Indian Economy Slowdown
Indian Economy Slowdown, Former Deputy Governor and former Executive Director of the IMF Reserve Bank of India (RBI), Rakesh Mohan said on Wednesday that since 2012, the Indian economy structurally slowdown.
“Tax reduction does not have as much reaction. We don’t know what the prices in a certain way should be like. This is a global issue because of the major central banks since the North Atlantic Financial Crisis 2008-2009. whether the US Fed, the European Central Bank, the Banco Japan, the Bank of England, etc. have all fallen down to zero levels.
The general view around the world is that the monetary policy activity, utility, efficiency, etc., appears to have ended. Therefore, a lot more interesting debates are now underway without concluding that we must consider macro-management much more with greater fiscal and monetary coordination, but this debate remains in progress but Maharshi’s like Stan Fischer who was indeed the teacher of people like Ben Bernanke and others are also talking about this.
The privilege of teaching strategies for economic development and also the evolution of central banking that I can afford to take more helicopter view. So I think that the key issue in terms of reviving growth in the medium term which always the short term as well is really stimulating investment both private and public, now it does seem to be the case that there is muted demand for private sector investment.

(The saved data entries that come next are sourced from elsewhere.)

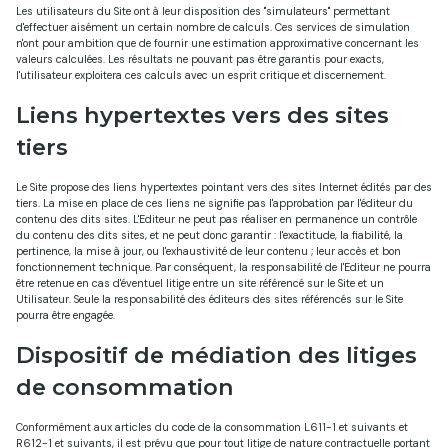
Les utilisateurs du Site ont à leur disposition des "simulateurs" permettant
d'effectuer aisément un certain nombre de calculs. Ces services de simulation
n'ont pour ambition que de fournir une estimation approximative concernant les
valeurs calculées. Les résultats ne pouvant pas être garantis pour exacts,
l'utilisateur exploitera ces calculs avec un esprit critique et discernement.
Liens hypertextes vers des sites
tiers
Le Site propose des liens hypertextes pointant vers des sites Internet édités par des
tiers. La mise en place de ces liens ne signifie pas l'approbation par l'éditeur du
contenu des dits sites. L'Editeur ne peut pas réaliser en permanence un contrôle
du contenu des dits sites, et ne peut donc garantir : l'exactitude, la fiabilité, la
pertinence, la mise à jour, ou l'exhaustivité de leur contenu ; leur accès et bon
fonctionnement technique. Par conséquent, la responsabilité de l'Editeur ne pourra
être retenue en cas d'éventuel litige entre un site référencé sur le Site et un
Utilisateur. Seule la responsabilité des éditeurs des sites référencés sur le Site
pourra être engagée.
Dispositif de médiation des litiges
de consommation
Conformément aux articles du code de la consommation L611-1 et suivants et
R612-1 et suivants, il est prévu que pour tout litige de nature contractuelle portant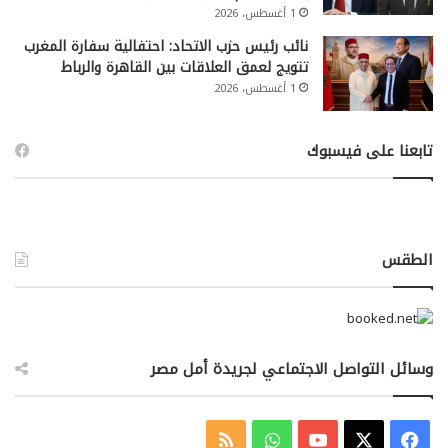
1 أغسطس، 2026
نائب رئيس حزب الاتحاد: احتفالية سفارة المغرب
تتويج لعمق العلاقات بين القاهرة والرباط
1 أغسطس، 2026
تابعنا على فيسبوك
الطقس
وسائل التواصل الاجتماعي لجريدة أمل مصر
‫X
فيسبوك
‫YouTube
واتساب
ملخص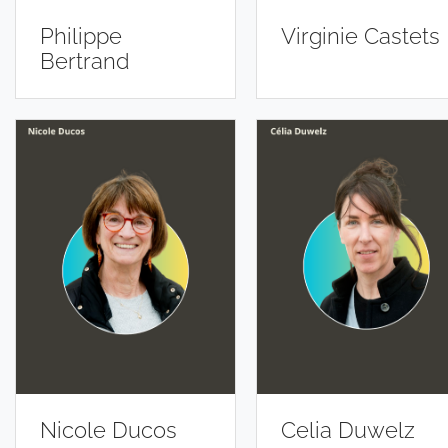
Philippe
Virginie Castets
Bertrand
Nicole Ducos
Celia Duwelz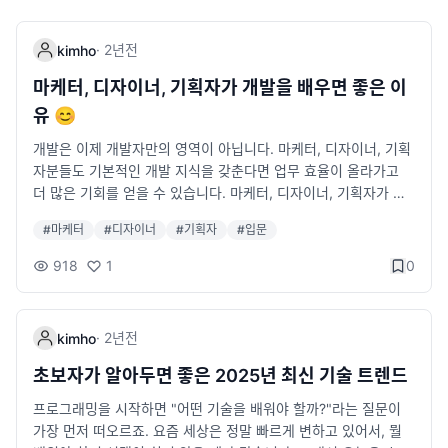
·
2년
전
kimho
마케터, 디자이너, 기획자가 개발을 배우면 좋은 이
유 😊
개발은 이제 개발자만의 영역이 아닙니다. 마케터, 디자이너, 기획
자분들도 기본적인 개발 지식을 갖춘다면 업무 효율이 올라가고
더 많은 기회를 얻을 수 있습니다. 마케터, 디자이너, 기획자가 개
발을 배우면 좋은 이유를 알아보겠습니다. 1. 협업의 효율성이 높
#
마케터
#
디자이너
#
기획자
#
입문
아집니다 개발에 대한 이해가 부족하면 개발자와 협업할 때 원활
한 의사소통이 어려울 수 있습니다. 기획자는 개발 가능성을 고려
918
1
0
하지 않고 기능을 설계할 수도 있고, 디자이너는 개발 구현이 어려
운 UI를 만들 수도 있습니다. 하지만 기본적인 개발 개념을 익히신
다면 기능 기획, 디자인, 개발 간의 갭을 줄이고 더욱 원활한 협업
·
2년
전
kimho
이 가능해집니다. 기획자라면 API와 데이터 구조를 이해하며 현실
적인 요구 사항을 정리할 수 있습니다. 디자이너라면 CSS, HTM
초보자가 알아두면 좋은 2025년 최신 기술 트렌드
L, JavaScript 기초를 익히면 디자인을 코드로 구현하는 과정을
프로그래밍을 시작하면 "어떤 기술을 배워야 할까?"라는 질문이
이해할 수 있습니다. 마케터라면 웹사이트 최적화 및 데이터 분석
가장 먼저 떠오르죠. 요즘 세상은 정말 빠르게 변하고 있어서, 뭘
을 위해 간단한 코드 수정이 가능해집니다. 2. 업무 자동화로 시간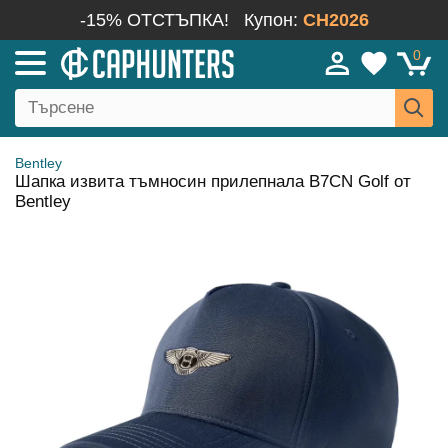
-15% ОТСТЪПКА!
Купон:
CH2026
0
Bentley
Шапка извита тъмносин прилепнала B7CN Golf от
Bentley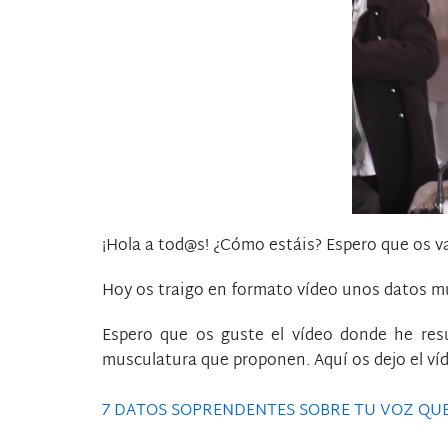
¡Hola a tod@s! ¿Cómo estáis? Espero que os v
Hoy os traigo en formato vídeo unos datos mu
Espero que os guste el vídeo donde he resum
musculatura que proponen. Aquí os dejo el ví
7 DATOS SOPRENDENTES SOBRE TU VOZ QUE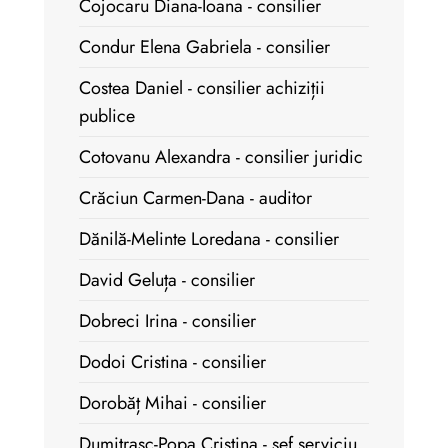
Cojocaru Diana-Ioana - consilier
Condur Elena Gabriela - consilier
Costea Daniel - consilier achiziții
publice
Cotovanu Alexandra - consilier juridic
Crăciun Carmen-Dana - auditor
Dănilă-Melinte Loredana - consilier
David Geluța - consilier
Dobreci Irina - consilier
Dodoi Cristina - consilier
Dorobăț Mihai - consilier
Dumitrașc-Popa Cristina - șef serviciu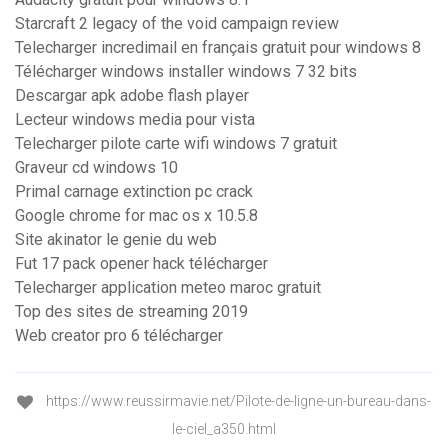
Starcraft 2 legacy of the void campaign review
Telecharger incredimail en français gratuit pour windows 8
Télécharger windows installer windows 7 32 bits
Descargar apk adobe flash player
Lecteur windows media pour vista
Telecharger pilote carte wifi windows 7 gratuit
Graveur cd windows 10
Primal carnage extinction pc crack
Google chrome for mac os x 10.5.8
Site akinator le genie du web
Fut 17 pack opener hack télécharger
Telecharger application meteo maroc gratuit
Top des sites de streaming 2019
Web creator pro 6 télécharger
https://www.reussirmavie.net/Pilote-de-ligne-un-bureau-dans-
le-ciel_a350.html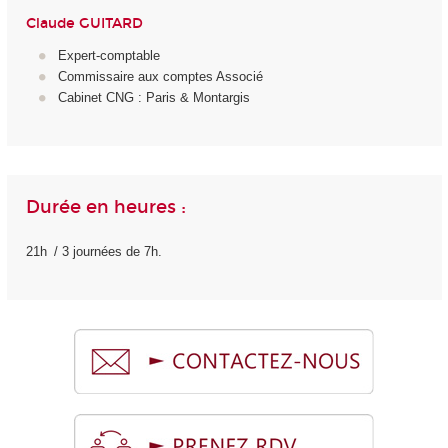
Claude GUITARD
Expert-comptable​
Commissaire aux comptes​ Associé​
Cabinet CNG : Paris & Montargis​
Durée en heures :
21h / 3 journées de 7h.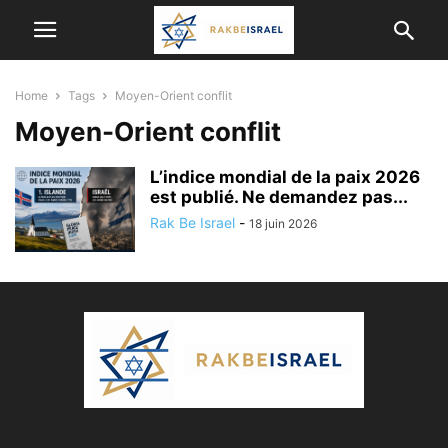
Home
Tags
Moyen-Orient conflit
Moyen-Orient conflit
L’indice mondial de la paix 2026
est publié. Ne demandez pas...
Rak Be Israel
-
18 juin 2026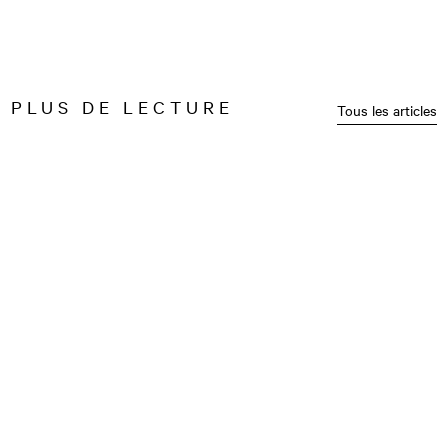
PLUS DE LECTURE
Tous les articles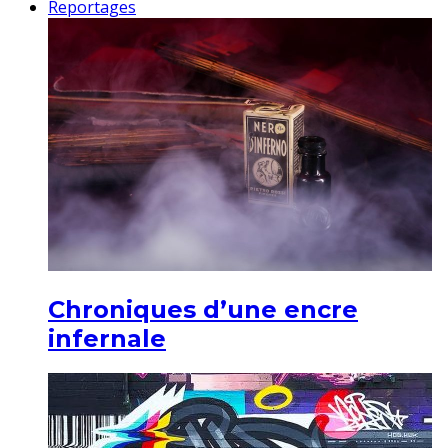
Reportages
Chroniques d’une encre
infernale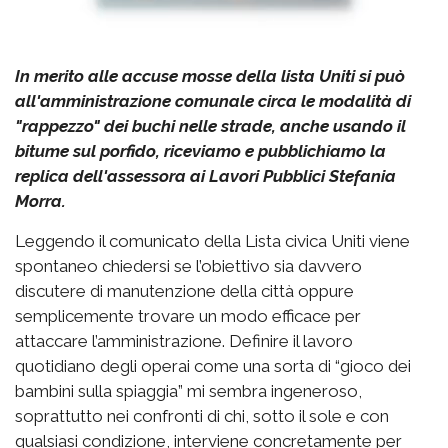
In merito alle accuse mosse della lista Uniti si può
all'amministrazione comunale circa le modalità di
"rappezzo" dei buchi nelle strade, anche usando il
bitume sul porfido, riceviamo e pubblichiamo la
replica dell'assessora ai Lavori Pubblici Stefania
Morra.
Leggendo il comunicato della Lista civica Uniti viene
spontaneo chiedersi se l’obiettivo sia davvero
discutere di manutenzione della città oppure
semplicemente trovare un modo efficace per
attaccare l’amministrazione. Definire il lavoro
quotidiano degli operai come una sorta di “gioco dei
bambini sulla spiaggia” mi sembra ingeneroso,
soprattutto nei confronti di chi, sotto il sole e con
qualsiasi condizione, interviene concretamente per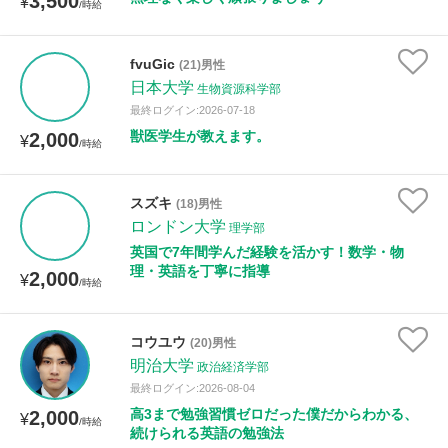
3,500
¥
/時給
fvuGic
(21)男性
日本大学
生物資源科学部
最終ログイン:2026-07-18
獣医学生が教えます。
2,000
¥
/時給
スズキ
(18)男性
ロンドン大学
理学部
英国で7年間学んだ経験を活かす！数学・物
理・英語を丁寧に指導
2,000
¥
/時給
コウユウ
(20)男性
明治大学
政治経済学部
最終ログイン:2026-08-04
高3まで勉強習慣ゼロだった僕だからわかる、
2,000
¥
/時給
続けられる英語の勉強法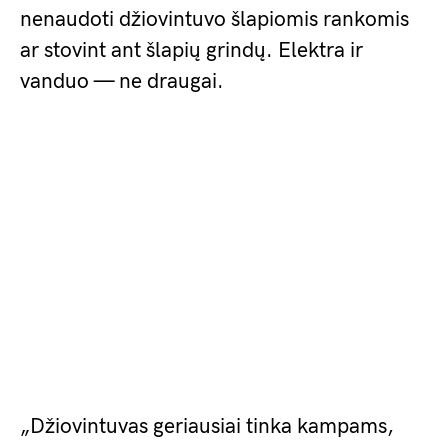
nenaudoti džiovintuvo šlapiomis rankomis
ar stovint ant šlapių grindų. Elektra ir
vanduo — ne draugai.
„Džiovintuvas geriausiai tinka kampams,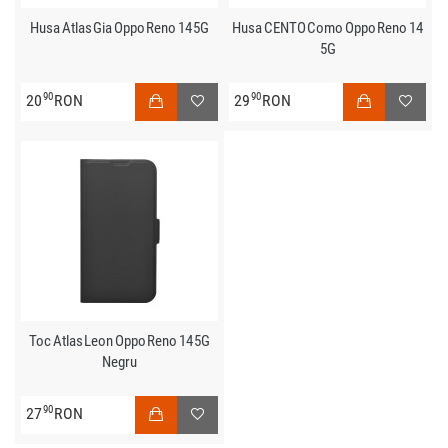
Husa Atlas Gia Oppo Reno 14 5G
Husa CENTO Como Oppo Reno 14
5G
90
90
20
RON
29
RON
Toc Atlas Leon Oppo Reno 14 5G
Negru
90
27
RON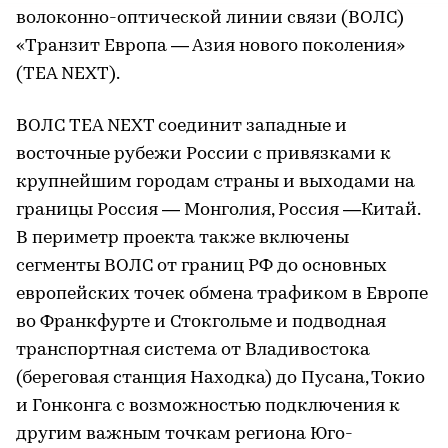
волоконно-оптической линии связи (ВОЛС)
«Транзит Европа — Азия нового поколения»
(TEA NEXT).
ВОЛС TEA NEXT соединит западные и
восточные рубежи России с привязками к
крупнейшим городам страны и выходами на
границы Россия — Монголия, Россия —Китай.
В периметр проекта также включены
сегменты ВОЛС от границ РФ до основных
европейских точек обмена трафиком в Европе
во Франкфурте и Стокгольме и подводная
транспортная система от Владивостока
(береговая станция Находка) до Пусана, Токио
и Гонконга с возможностью подключения к
другим важным точкам региона Юго-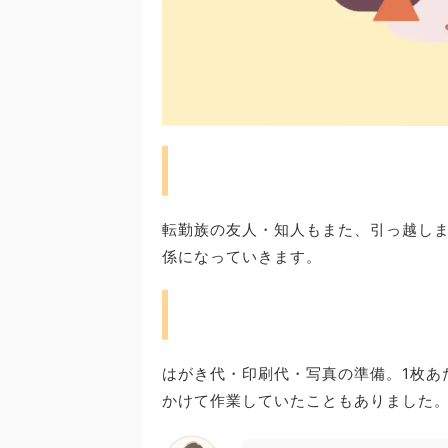
転勤族の友人・知人もまた、引っ越し
係になっていきます。
はがき代・印刷代・写真の準備。1枚あ
かけて作業していたこともありました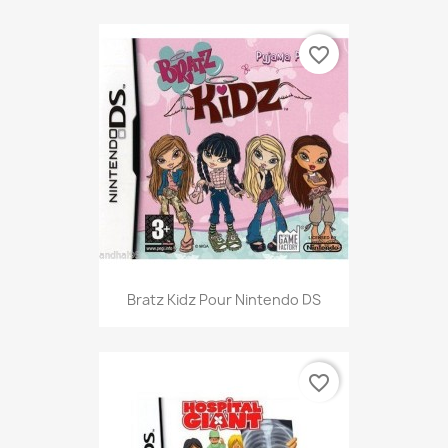
favorite_border
Bratz Kidz Pour Nintendo DS
favorite_border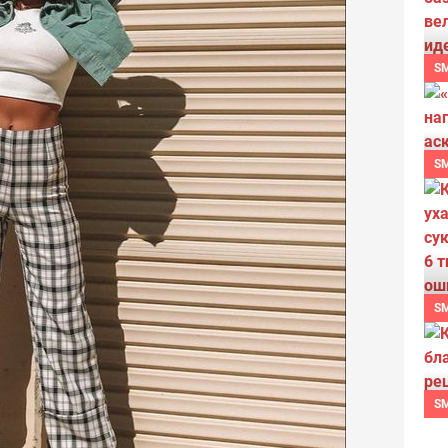
S
S
S
S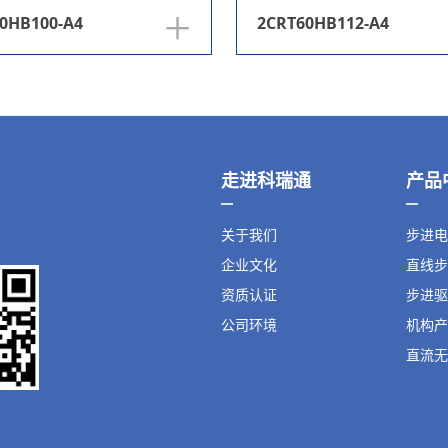
+
0HB100-A4
2CRT60HB112-A4
走进科瑞通
产品
关于我们
步进电
企业文化
直线步
资质认证
步进驱
公司环境
机构产
直流无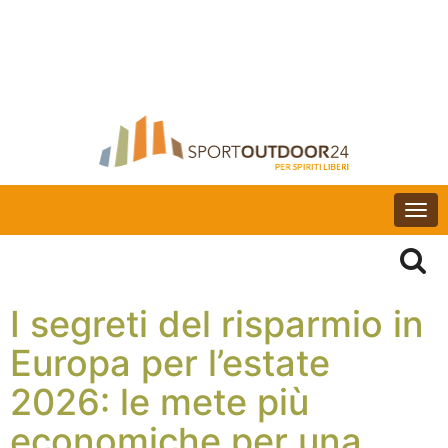
Togg
navi
I segreti del risparmio in
Europa per l’estate
2026: le mete più
economiche per una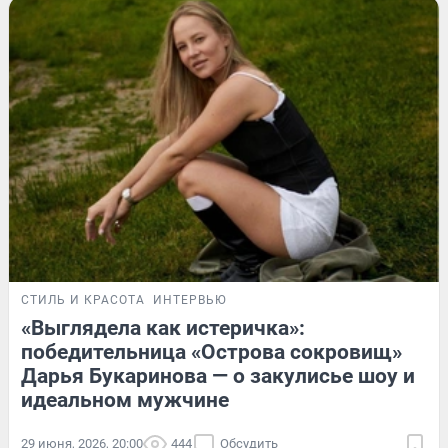
СТИЛЬ И КРАСОТА
ИНТЕРВЬЮ
«Выглядела как истеричка»:
победительница «Острова сокровищ»
Дарья Букаринова — о закулисье шоу и
идеальном мужчине
29 июня, 2026, 20:00
444
Обсудить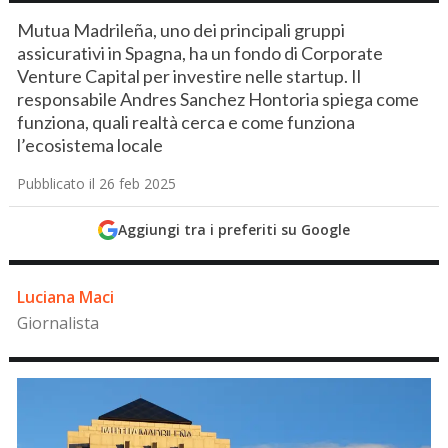
Mutua Madrileña, uno dei principali gruppi
assicurativi in Spagna, ha un fondo di Corporate
Venture Capital per investire nelle startup. Il
responsabile Andres Sanchez Hontoria spiega come
funziona, quali realtà cerca e come funziona
l’ecosistema locale
Pubblicato il 26 feb 2025
Aggiungi tra i preferiti su Google
Luciana Maci
Giornalista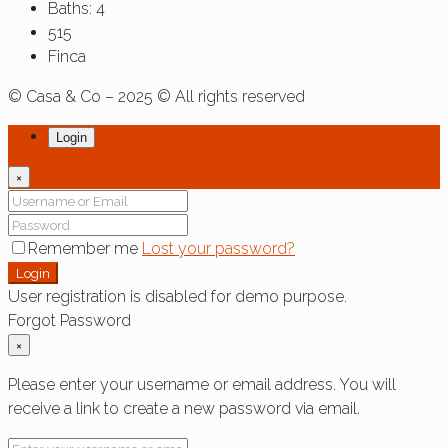
Baths:
4
515
Finca
© Casa & Co – 2025 © All rights reserved
Login
×
Remember me
Lost your password?
Login
User registration is disabled for demo purpose.
Forgot Password
×
Please enter your username or email address. You will
receive a link to create a new password via email.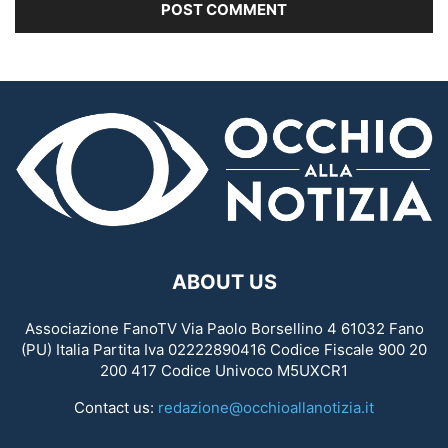
ABOUT US
Associazione FanoTV Via Paolo Borsellino 4 61032 Fano
(PU) Italia Partita Iva 02222890416 Codice Fiscale 900 20
200 417 Codice Univoco M5UXCR1
Contact us:
redazione@occhioallanotizia.it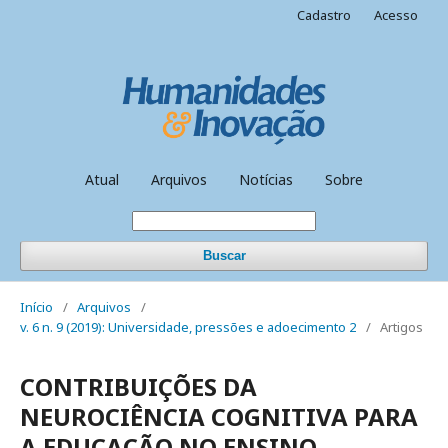
Cadastro
Acesso
Atual
Arquivos
Notícias
Sobre
Buscar
Início
/
Arquivos
/
v. 6 n. 9 (2019): Universidade, pressões e adoecimento 2
/
Artigos
CONTRIBUIÇÕES DA
NEUROCIÊNCIA COGNITIVA PARA
A EDUCAÇÃO NO ENSINO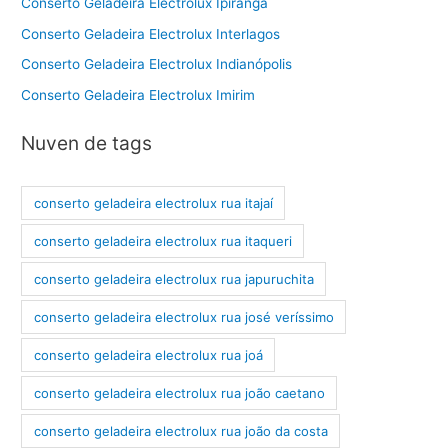
Conserto Geladeira Electrolux Ipiranga
Conserto Geladeira Electrolux Interlagos
Conserto Geladeira Electrolux Indianópolis
Conserto Geladeira Electrolux Imirim
Nuven de tags
conserto geladeira electrolux rua itajaí
conserto geladeira electrolux rua itaqueri
conserto geladeira electrolux rua japuruchita
conserto geladeira electrolux rua josé veríssimo
conserto geladeira electrolux rua joá
conserto geladeira electrolux rua joão caetano
conserto geladeira electrolux rua joão da costa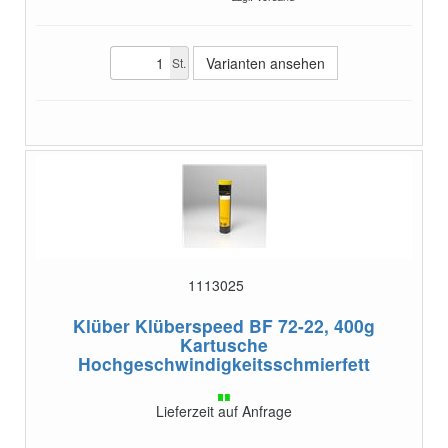
Varianten ansehen
St.
1113025
Klüber Klüberspeed BF 72-22, 400g
Kartusche
Hochgeschwindigkeitsschmierfett
Lieferzeit auf Anfrage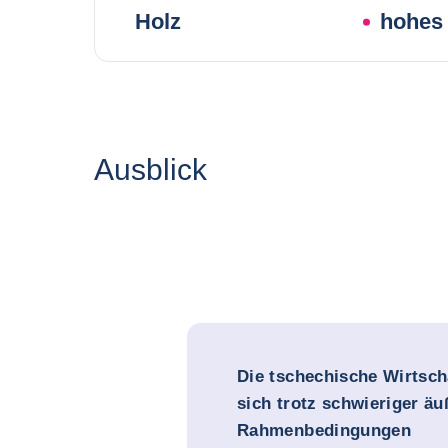
Holz
hohes 
Ausblick
Die tschechische Wirtscha
sich trotz schwieriger äu
Rahmenbedingungen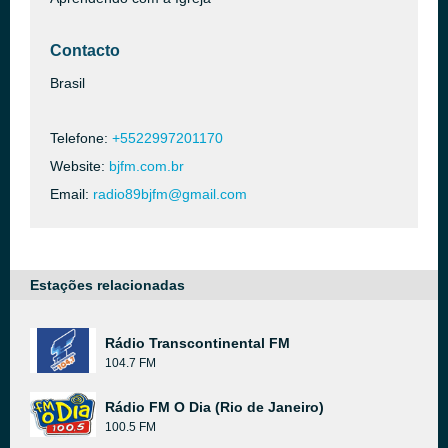
Contacto
Brasil
Telefone:
+5522997201170
Website:
bjfm.com.br
Email:
radio89bjfm@gmail.com
Estações relacionadas
Rádio Transcontinental FM
104.7 FM
Rádio FM O Dia (Rio de Janeiro)
100.5 FM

“There also seems to be some indication as some papers have recently pointed out there’s also supply issue in terms of risk-reverse behavior of banker banks. So there’s also both in some construction of supply credit also construction demand for credit. So in some sense, one is not seeing a stimulation of the private investment.”
In terms of FISC
In terms of FISC, one interesting fact is that all the variety of fiscal reforms tax most of them in the right direction. The Indian tax DDP ratio has been rock-solid at the central level at around 10% we leave a plus. So in terms of fiscal stability, you do need to think of ways and means of increasing the tax revenue ratio for GDP but not necessary rising rates.
Is Currency a Problem?
Yes, it is far too strong most estimates of the rate exchange rate, of course, the different estimates do suggest something like 10-15% overvaluation but these estimates are different from different sources and different ways of calculation. I was sorry to see that in the recent high-level advisory group report on trade gave in 300 pages give a cursory one paragraph to currency. It must be the only country we don’t think the exchange rate is important but for competitiveness and I remember it’s both important for exports as well as for domestic production.